Proceedings of the 2022 Mississippi Water Resources Conference

Year: 2022 Authors: Guthrie G.M., Jin G.

Groundwater data is commonly used by state and federal organizations as a component of drought assessment during dry seasons. The incorporation of this data in monthly assessments may be of limited usefulness due to the delayed response, or lag time, of water levels to precipitation events resulting from the time required for recharge waters to migrate to the saturated zone. Daily water-level measurements are traditionally presented as time series hydrographs that are seemingly complex, noisy, and thus difficult to interpret due to diurnal, seasonal, and even decadal variations. Continuous water level (WL) data from eight drought monitoring wells in different hydrogeologic provinces and precipitation (PPT) data from nearby stations have been analyzed using spectral analysis by discrete Fourier transform to evaluate primary seasonal and trend events.
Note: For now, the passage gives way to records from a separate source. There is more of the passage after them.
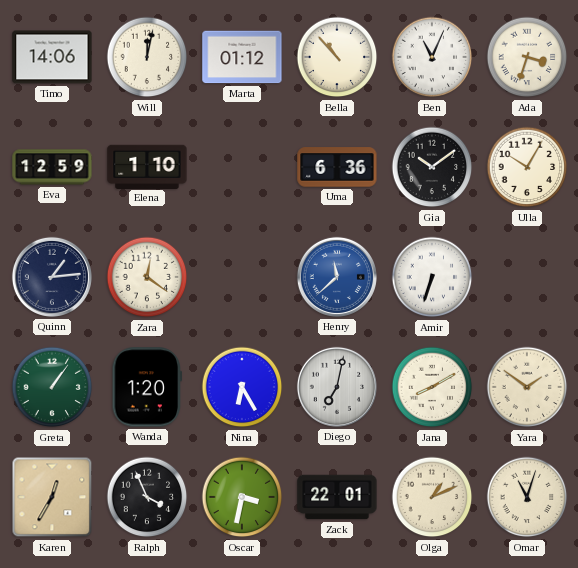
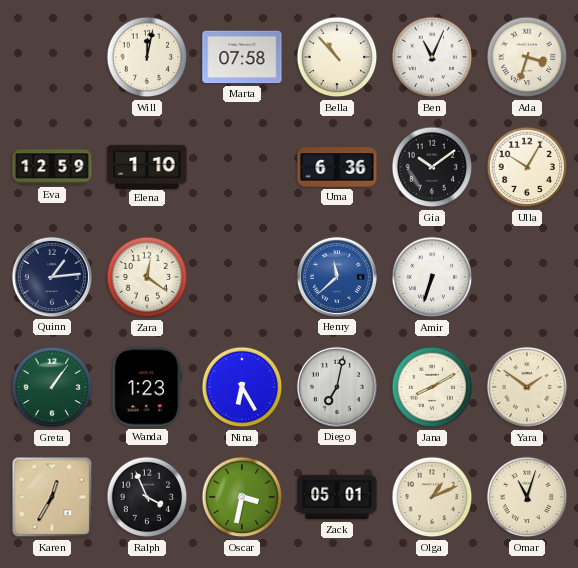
Timo: 14:06 -> none
Marta: 01:12 -> 07:58
Wanda: 1:20 -> 1:23
Zack: 22:01 -> 05:01
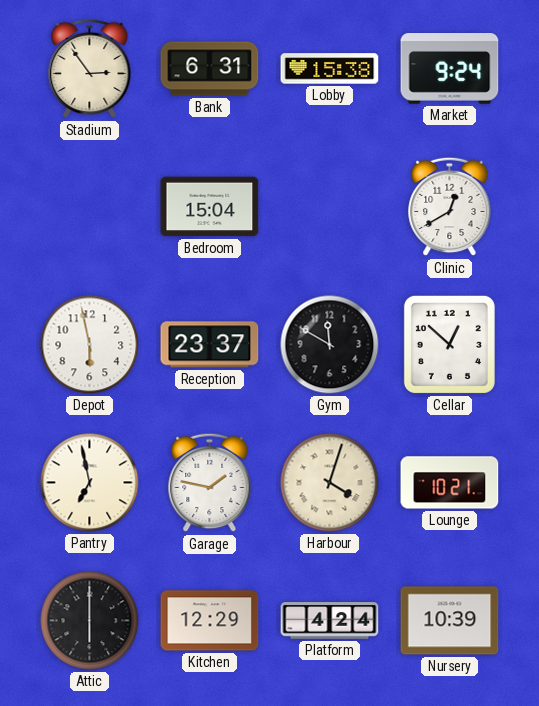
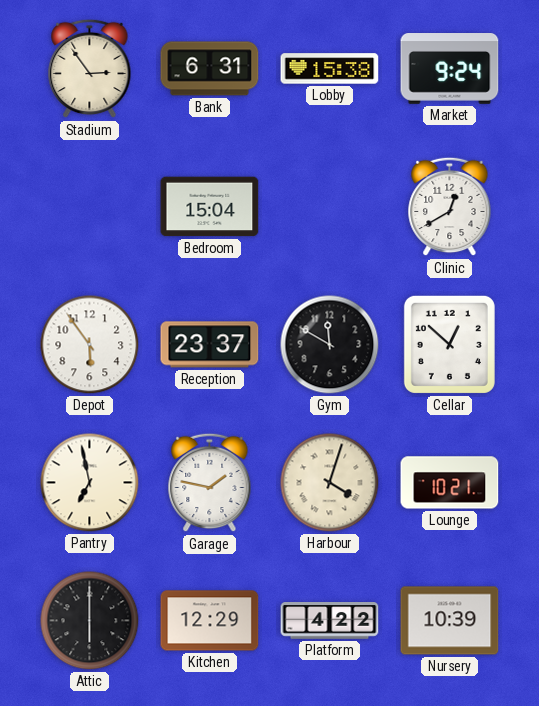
Depot: 5:58 -> 5:54
Platform: 4:24 -> 4:22
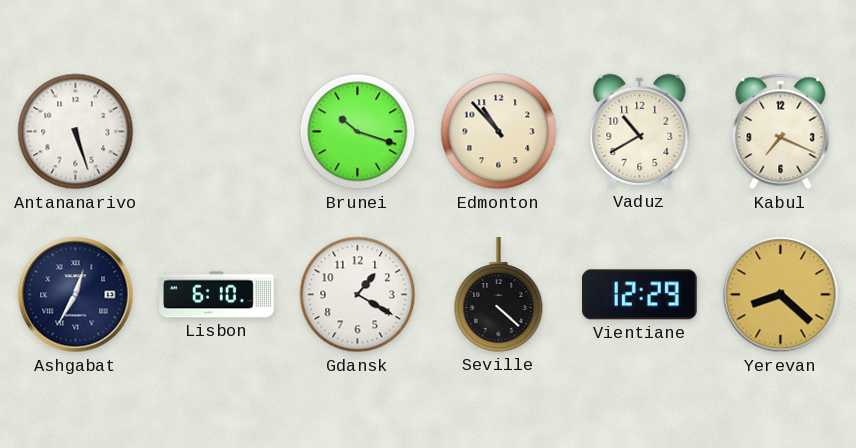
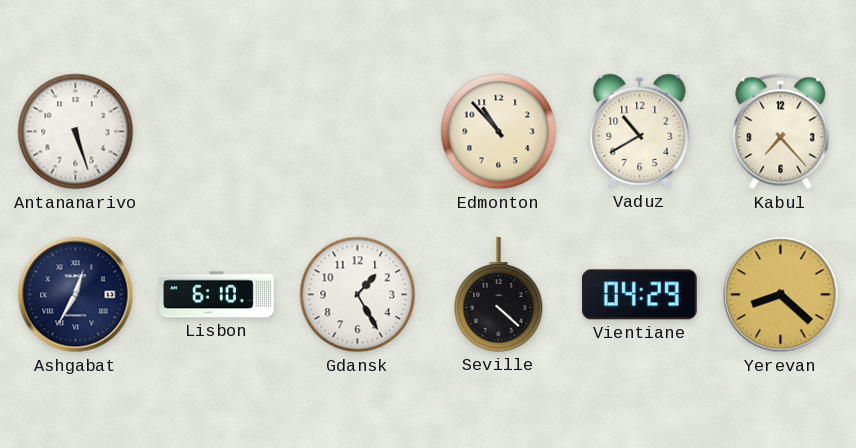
Brunei: 10:18 -> none
Kabul: 7:19 -> 7:23
Gdansk: 1:20 -> 1:25
Vientiane: 12:29 -> 04:29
The technique can reveal both the periods and magnitudes of all seasonal, cyclical, and/or long-term (more than one year) wet and drought events and provide important parameters to decompose time series data into seasonal, trend, and random components using seasonal and trend decomposition. The resulting trend components are then evaluated with correlation analysis to establish groundwater lag time in the wells in response to precipitation events. Lag time is determined from cross-correlation diagrams as the amount of time shift required to attain a peak correlation coefficient for both WL and PPT trend curves. Lag time is not consistent among wells, ranging from 60 to 180 days, and the differences may reflect different environmental and hydrological properties of the wells, such as elevation, confining conditions, distance from recharge area, permeability, hydraulic conductivity, unsaturated zone hydraulic properties. Lag time analysis provides an invaluable tool to accurately model/forecast groundwater changes using machine learning and statistical techniques and the ability to predict anticipated groundwater levels at the beginning of the drought season. Using this methodology will be an invaluable tool for water managers and stakeholders to assess potential water availability issues.